Dataset entries
:::
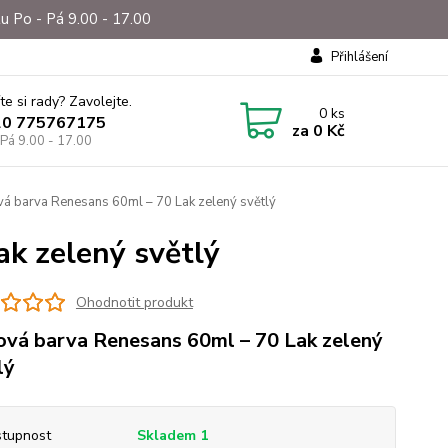
u Po - Pá 9.00 - 17.00
Přihlášení
te si rady? Zavolejte.
0
ks
20 775767175
za
0 Kč
 Pá 9.00 - 17.00
á barva Renesans 60ml – 70 Lak zelený světlý
k zelený světlý
Ohodnotit produkt
ová barva Renesans 60ml – 70 Lak zelený
lý
tupnost
Skladem 1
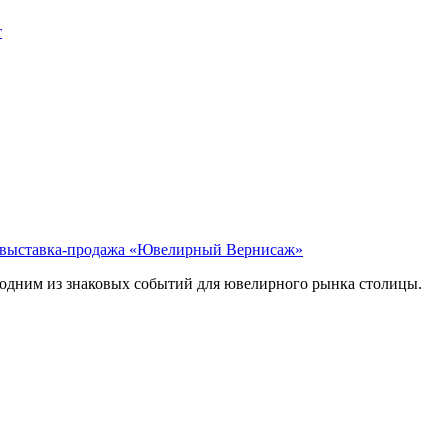
т
выставка-продажа «Ювелирный Вернисаж»
 одним из знаковых событий для ювелирного рынка столицы.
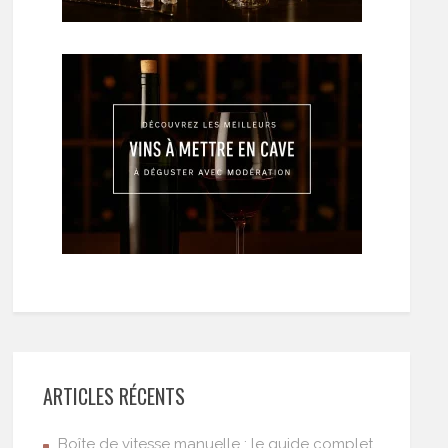
ARTICLES RÉCENTS
Boîte de vitesse manuelle : le guide complet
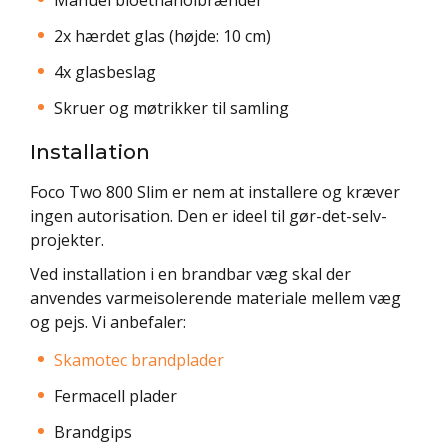
2x hærdet glas (højde: 10 cm)
4x glasbeslag
Skruer og møtrikker til samling
Installation
Foco Two 800 Slim er nem at installere og kræver
ingen autorisation. Den er ideel til gør-det-selv-
projekter.
Ved installation i en brandbar væg skal der
anvendes varmeisolerende materiale mellem væg
og pejs. Vi anbefaler:
Skamotec brandplader
Fermacell plader
Brandgips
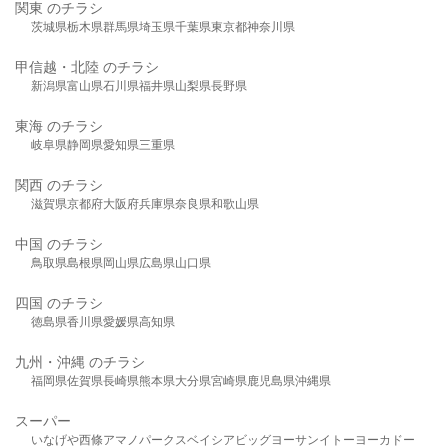
関東 のチラシ
茨城県
栃木県
群馬県
埼玉県
千葉県
東京都
神奈川県
甲信越・北陸 のチラシ
新潟県
富山県
石川県
福井県
山梨県
長野県
東海 のチラシ
岐阜県
静岡県
愛知県
三重県
関西 のチラシ
滋賀県
京都府
大阪府
兵庫県
奈良県
和歌山県
中国 のチラシ
鳥取県
島根県
岡山県
広島県
山口県
四国 のチラシ
徳島県
香川県
愛媛県
高知県
九州・沖縄 のチラシ
福岡県
佐賀県
長崎県
熊本県
大分県
宮崎県
鹿児島県
沖縄県
スーパー
いなげや
西條
アマノパークス
ベイシア
ビッグヨーサン
イトーヨーカドー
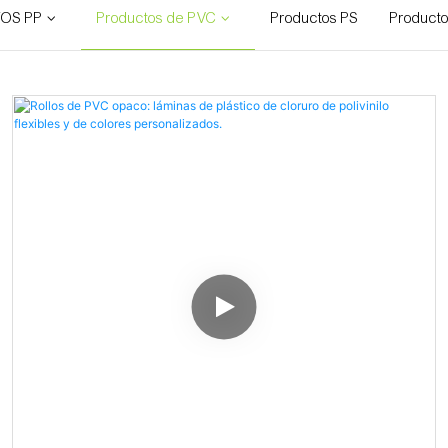
OS PP
Productos de PVC
Productos PS
Product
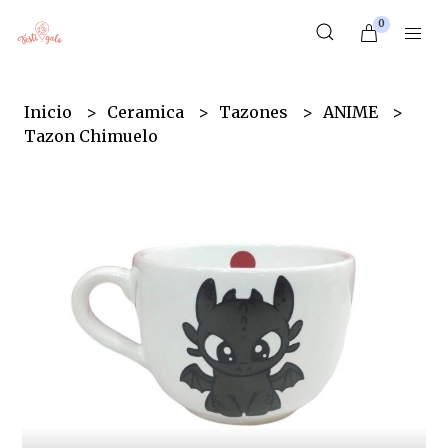
0
Inicio
Ceramica
Tazones
ANIME
Tazon Chimuelo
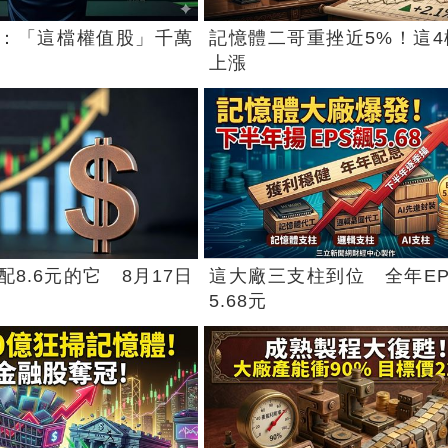
：「這檔權值股」千萬
記憶體二哥重挫近5%！這4
上漲
8.6元的它 8月17日
這大廠三支柱到位 全年EP
5.68元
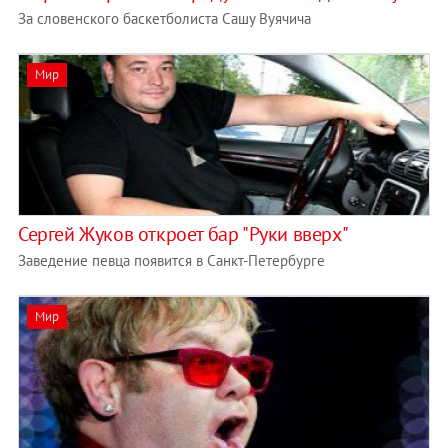
За словенского баскетболиста Сашу Вуячича
Мир
Сергей Жуков откроет бар "Руки вверх"
Заведение певца появится в Санкт-Петербурге
Мир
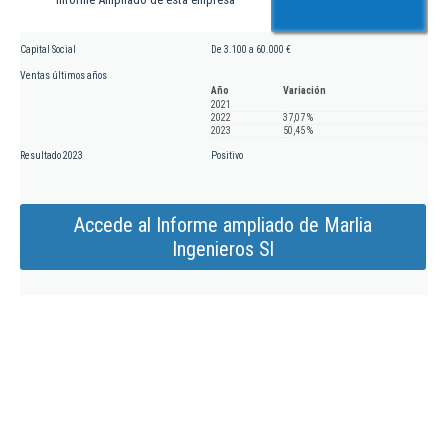
Capital Social
De 3.100 a 60.000 €
Ventas últimos años
Año
Variación
2021
2022
37,07 %
2023
50,45 %
Resultado 2023
Positivo
Accede al Informe ampliado de Marlia
Ingenieros Sl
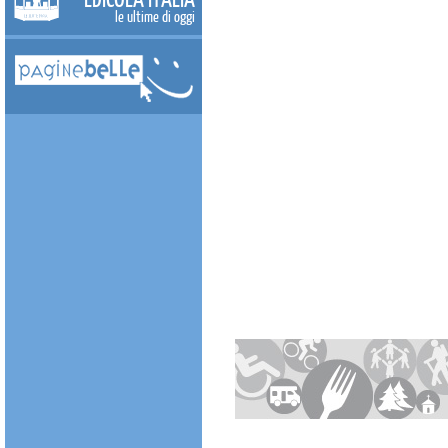
le ultime di oggi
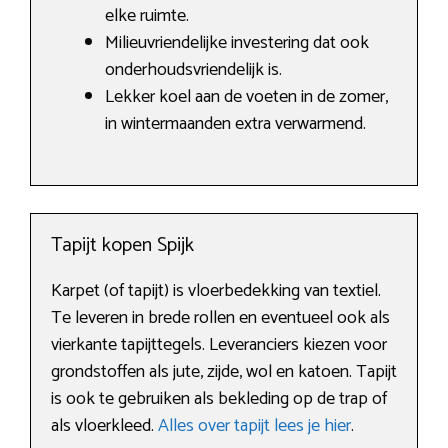
elke ruimte.
Milieuvriendelijke investering dat ook
onderhoudsvriendelijk is.
Lekker koel aan de voeten in de zomer,
in wintermaanden extra verwarmend.
Tapijt kopen Spijk
Karpet (of tapijt) is vloerbedekking van textiel.
Te leveren in brede rollen en eventueel ook als
vierkante tapijttegels. Leveranciers kiezen voor
grondstoffen als jute, zijde, wol en katoen. Tapijt
is ook te gebruiken als bekleding op de trap of
als vloerkleed.
Alles over tapijt lees je hier
.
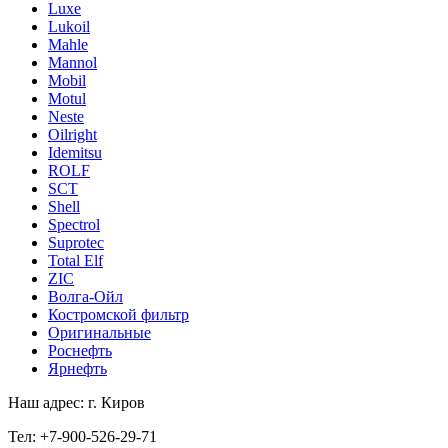
Luxe
Lukoil
Mahle
Mannol
Mobil
Motul
Neste
Oilright
Idemitsu
ROLF
SCT
Shell
Spectrol
Suprotec
Total Elf
ZIC
Волга-Ойл
Костромской фильтр
Оригинальные
Роснефть
Ярнефть
Наш адрес: г. Киров
Тел: +7-900-526-29-71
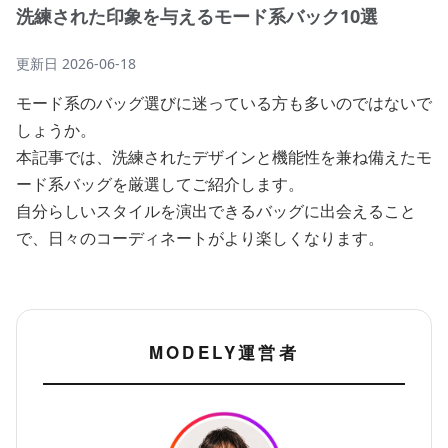
洗練された印象を与えるモード系バック10選
更新日
2026-06-18
モード系のバッグ選びに迷っている方も多いのではないで
しょうか。
本記事では、洗練されたデザインと機能性を兼ね備えたモ
ード系バッグを厳選してご紹介します。
自分らしいスタイルを演出できるバッグに出会えること
で、日々のコーディネートがより楽しくなります。
MODELY運営者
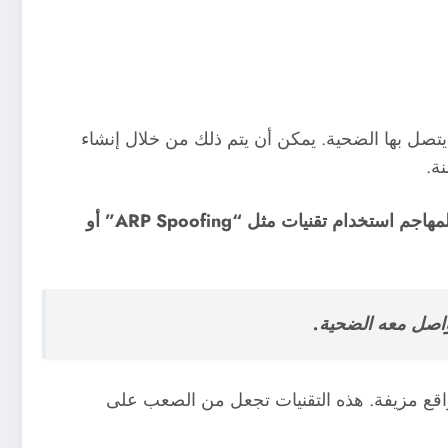
لشبكة التي يتصل بها الضحية. يمكن أن يتم ذلك من خلال إنشاء
بعد ذلك، يمكن للمهاجم استخدام تقنيات مثل “ARP Spoofing” أو
 إلى توجيه الضحية إلى مواقع مزيفة. هذه التقنيات تجعل من الصعب على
:::
Exercise prompt -
Reproduce each entry above word for word. Pictures are not part of the copy.

Exercise output -
u Po - Pá 9.00 - 17.00
Přihlášení
te si rady? Zavolejte.
0
ks
20 775767175
za
0 Kč
 Pá 9.00 - 17.00
á barva Renesans 60ml – 70 Lak zelený světlý
k zelený světlý
Ohodnotit produkt
ová barva Renesans 60ml – 70 Lak zelený
lý
tupnost
Skladem 1
т
выставка-продажа «Ювелирный Вернисаж»
 одним из знаковых событий для ювелирного рынка столицы.
ARTICLES RÉCENTS
Boîte de vitesse manuelle : le guide complet
2x hærdet glas (højde: 10 cm)
4x glasbeslag
Skruer og møtrikker til samling
Installation
Foco Two 800 Slim er nem at installere og kræver
ingen autorisation. Den er ideel til gør-det-selv-
projekter.
Ved installation i en brandbar væg skal der
anvendes varmeisolerende materiale mellem væg
og pejs. Vi anbefaler:
Skamotec brandplader
Fermacell plader
Brandgips
関東 のチラシ
茨城県
栃木県
群馬県
埼玉県
千葉県
東京都
神奈川県
甲信越・北陸 のチラシ
新潟県
富山県
石川県
福井県
山梨県
長野県
東海 のチラシ
岐阜県
静岡県
愛知県
三重県
関西 のチラシ
滋賀県
京都府
大阪府
兵庫県
奈良県
和歌山県
中国 のチラシ
鳥取県
島根県
岡山県
広島県
山口県
四国 のチラシ
徳島県
香川県
愛媛県
高知県
九州・沖縄 のチラシ
福岡県
佐賀県
長崎県
熊本県
大分県
宮崎県
鹿児島県
沖縄県
スーパー
いなげや
西條
アマノパークス
ベイシア
ビッグヨーサン
イトーヨーカドー
OS PP
Productos de PVC
Productos PS
Product
0
Inicio
Ceramica
Tazones
ANIME
Tazon Chimuelo
：「這檔權值股」千萬
記憶體二哥重挫近5%！這4
上漲
8.6元的它 8月17日
這大廠三支柱到位 全年EP
5.68元
За словенского баскетболиста Сашу Вуячича
Мир
Сергей Жуков откроет бар "Руки вверх"
Заведение певца появится в Санкт-Петербурге
Мир
Capital Social
De 3.100 a 60.000 €
Ventas últimos años
Año
Variación
2021
2022
37,07 %
2023
50,45 %
Resultado 2023
Positivo
Accede al Informe ampliado de Marlia
Ingenieros Sl
le ultime di oggi
elke ruimte.
Milieuvriendelijke investering dat ook
onderhoudsvriendelijk is.
Lekker koel aan de voeten in de zomer,
in wintermaanden extra verwarmend.
Tapijt kopen Spijk
Karpet (of tapijt) is vloerbedekking van textiel.
Te leveren in brede rollen en eventueel ook als
vierkante tapijttegels. Leveranciers kiezen voor
grondstoffen als jute, zijde, wol en katoen. Tapijt
is ook te gebruiken als bekleding op de trap of
als vloerkleed.
Alles over tapijt lees je hier
.
Luxe
Lukoil
Mahle
Mannol
Mobil
Motul
Neste
Oilright
Idemitsu
ROLF
SCT
Shell
Spectrol
Suprotec
Total Elf
ZIC
Волга-Ойл
Костромской фильтр
Оригинальные
Роснефть
Ярнефть
Наш адрес: г. Киров
Тел: +7-900-526-29-71
洗練された印象を与えるモード系バック10選
更新日
2026-06-18
モード系のバッグ選びに迷っている方も多いのではないで
しょうか。
本記事では、洗練されたデザインと機能性を兼ね備えたモ
ード系バッグを厳選してご紹介します。
自分らしいスタイルを演出できるバッグに出会えること
で、日々のコーディネートがより楽しくなります。
MODELY運営者
لشبكة التي يتصل بها الضحية. يمكن أن يتم ذلك من خلال إنشاء
بعد ذلك، يمكن للمهاجم استخدام تقنيات مثل “ARP Spoofing” أو
 إلى توجيه الضحية إلى مواقع مزيفة. هذه التقنيات تجعل من الصعب على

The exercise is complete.